Sylwia Spurek swoimi wypowiedziami już niejednokrotnie wywoływała kontrowersje. Podobnie było tym razem. Europosłanka wyraziła na Twitterze nadzieję, że podczas niemieckiej prezydencji uda się wprowadzić sankcje wobec Polski.
We wtorek minister Niemiec do spraw europejskich Michael Roth powiedział w Parlamencie Europejskim, że wobec Polski i Węgier kontynuowane będą procedury z art. 7. Rząd w Berlinie chce, by Komisja Europejska prowadziła procedury dotyczące naruszenia prawa Wspólnoty.
Wygląda na to, że ta wiadomość ucieszyła Sylwię Spurek. Europosłanka nie ukrywała, że liczy na niemiecką prezydencję oraz na to, że Komisji Europejskiej nie zabraknie odwagi, by wprowadzić sankcje wobec Polski.

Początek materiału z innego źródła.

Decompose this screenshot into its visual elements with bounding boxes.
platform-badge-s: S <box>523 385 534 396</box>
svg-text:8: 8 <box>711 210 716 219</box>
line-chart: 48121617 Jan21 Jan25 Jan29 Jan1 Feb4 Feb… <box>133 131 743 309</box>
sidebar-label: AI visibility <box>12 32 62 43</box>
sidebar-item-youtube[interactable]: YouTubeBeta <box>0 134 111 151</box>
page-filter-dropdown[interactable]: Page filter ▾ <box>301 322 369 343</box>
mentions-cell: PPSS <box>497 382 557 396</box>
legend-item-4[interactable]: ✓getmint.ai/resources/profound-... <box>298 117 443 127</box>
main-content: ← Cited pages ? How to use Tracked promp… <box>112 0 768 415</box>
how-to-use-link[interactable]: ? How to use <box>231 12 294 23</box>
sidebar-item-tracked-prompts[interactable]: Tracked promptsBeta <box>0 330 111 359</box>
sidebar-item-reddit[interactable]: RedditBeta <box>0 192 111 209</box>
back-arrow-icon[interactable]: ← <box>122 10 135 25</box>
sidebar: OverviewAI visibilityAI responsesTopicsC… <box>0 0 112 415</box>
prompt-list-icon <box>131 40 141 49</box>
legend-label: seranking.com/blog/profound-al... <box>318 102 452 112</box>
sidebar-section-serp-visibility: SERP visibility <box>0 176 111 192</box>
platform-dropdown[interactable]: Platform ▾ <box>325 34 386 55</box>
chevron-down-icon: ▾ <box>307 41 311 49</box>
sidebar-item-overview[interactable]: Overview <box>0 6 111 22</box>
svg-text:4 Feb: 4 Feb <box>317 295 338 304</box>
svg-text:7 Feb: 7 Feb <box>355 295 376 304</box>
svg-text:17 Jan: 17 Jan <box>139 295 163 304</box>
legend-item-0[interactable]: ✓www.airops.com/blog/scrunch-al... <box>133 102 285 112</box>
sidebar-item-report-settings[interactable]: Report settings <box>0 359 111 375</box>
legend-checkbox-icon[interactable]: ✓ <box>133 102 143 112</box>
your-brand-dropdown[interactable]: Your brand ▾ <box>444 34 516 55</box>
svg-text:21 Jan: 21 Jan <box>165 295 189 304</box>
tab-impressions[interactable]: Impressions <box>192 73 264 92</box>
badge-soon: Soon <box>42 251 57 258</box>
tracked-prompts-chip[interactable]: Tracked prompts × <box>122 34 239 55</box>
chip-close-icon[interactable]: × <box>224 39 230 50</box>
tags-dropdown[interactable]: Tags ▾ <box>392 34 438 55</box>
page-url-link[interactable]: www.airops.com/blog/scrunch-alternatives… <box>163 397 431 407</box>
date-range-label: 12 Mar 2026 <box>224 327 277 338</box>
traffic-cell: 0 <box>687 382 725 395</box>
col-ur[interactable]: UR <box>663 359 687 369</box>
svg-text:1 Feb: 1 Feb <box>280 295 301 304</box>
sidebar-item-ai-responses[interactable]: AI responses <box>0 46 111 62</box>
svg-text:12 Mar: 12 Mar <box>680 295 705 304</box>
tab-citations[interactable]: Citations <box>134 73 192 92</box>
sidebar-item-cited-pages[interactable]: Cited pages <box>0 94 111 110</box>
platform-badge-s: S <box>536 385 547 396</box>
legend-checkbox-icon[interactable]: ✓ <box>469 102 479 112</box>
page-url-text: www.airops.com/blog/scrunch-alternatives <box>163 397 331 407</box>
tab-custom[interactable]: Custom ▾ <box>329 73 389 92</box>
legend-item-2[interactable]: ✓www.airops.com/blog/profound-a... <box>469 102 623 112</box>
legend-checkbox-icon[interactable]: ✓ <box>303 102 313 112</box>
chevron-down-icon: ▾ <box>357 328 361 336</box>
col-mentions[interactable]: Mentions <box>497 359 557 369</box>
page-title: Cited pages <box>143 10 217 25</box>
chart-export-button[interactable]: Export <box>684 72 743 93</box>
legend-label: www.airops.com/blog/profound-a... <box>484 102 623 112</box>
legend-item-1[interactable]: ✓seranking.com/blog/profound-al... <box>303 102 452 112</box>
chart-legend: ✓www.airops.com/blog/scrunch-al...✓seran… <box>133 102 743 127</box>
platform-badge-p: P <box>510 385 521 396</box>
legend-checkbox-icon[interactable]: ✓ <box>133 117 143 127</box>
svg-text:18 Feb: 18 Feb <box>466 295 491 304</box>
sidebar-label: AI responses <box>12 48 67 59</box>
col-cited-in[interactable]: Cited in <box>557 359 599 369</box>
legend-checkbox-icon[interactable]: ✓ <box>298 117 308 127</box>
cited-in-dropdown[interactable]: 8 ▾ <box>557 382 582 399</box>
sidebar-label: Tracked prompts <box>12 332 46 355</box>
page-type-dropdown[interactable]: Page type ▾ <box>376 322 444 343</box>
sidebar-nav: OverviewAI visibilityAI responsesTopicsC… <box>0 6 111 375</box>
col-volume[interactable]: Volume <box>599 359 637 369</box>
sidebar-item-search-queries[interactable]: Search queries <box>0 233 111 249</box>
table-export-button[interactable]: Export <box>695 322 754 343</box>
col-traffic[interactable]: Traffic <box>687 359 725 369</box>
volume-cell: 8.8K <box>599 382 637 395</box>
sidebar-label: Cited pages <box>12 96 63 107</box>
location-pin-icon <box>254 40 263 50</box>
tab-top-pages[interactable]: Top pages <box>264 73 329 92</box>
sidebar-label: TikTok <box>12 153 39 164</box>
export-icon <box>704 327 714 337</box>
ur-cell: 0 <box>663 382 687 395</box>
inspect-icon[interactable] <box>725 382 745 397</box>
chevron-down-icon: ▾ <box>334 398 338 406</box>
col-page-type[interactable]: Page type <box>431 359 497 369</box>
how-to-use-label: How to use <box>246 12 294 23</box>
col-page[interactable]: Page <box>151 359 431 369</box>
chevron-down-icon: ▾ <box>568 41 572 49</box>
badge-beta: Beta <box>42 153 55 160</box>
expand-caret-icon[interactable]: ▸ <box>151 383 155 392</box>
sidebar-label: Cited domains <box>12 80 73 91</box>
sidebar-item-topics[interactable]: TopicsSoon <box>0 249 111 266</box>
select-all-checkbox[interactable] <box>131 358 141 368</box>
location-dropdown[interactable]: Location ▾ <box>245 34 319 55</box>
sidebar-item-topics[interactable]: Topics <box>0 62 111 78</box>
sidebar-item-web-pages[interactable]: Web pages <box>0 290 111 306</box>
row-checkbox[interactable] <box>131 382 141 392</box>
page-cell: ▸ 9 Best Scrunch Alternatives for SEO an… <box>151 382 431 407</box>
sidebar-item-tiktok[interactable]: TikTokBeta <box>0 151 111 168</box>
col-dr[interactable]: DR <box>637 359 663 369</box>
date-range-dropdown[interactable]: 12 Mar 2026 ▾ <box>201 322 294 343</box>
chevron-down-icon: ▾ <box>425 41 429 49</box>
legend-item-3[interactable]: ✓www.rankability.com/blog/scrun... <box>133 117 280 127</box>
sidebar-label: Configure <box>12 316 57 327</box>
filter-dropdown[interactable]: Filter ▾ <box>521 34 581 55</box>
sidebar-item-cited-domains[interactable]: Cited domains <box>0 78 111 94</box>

Oczywiście europosłanka zaznaczyła, że w całej sytuacji chodzi o przestrzeganie praworządności i ochronę praw człowieka. „Cała nadzieja w prezydencji niemieckiej. Mam nadzieję, że tym razem nie zabraknie Komisji Europejskiej odwagi, art. 7 zacznie w końcu działać, zobaczymy sankcje, a praworządność i prawa człowieka będą chronione” – napisała na Twitterze.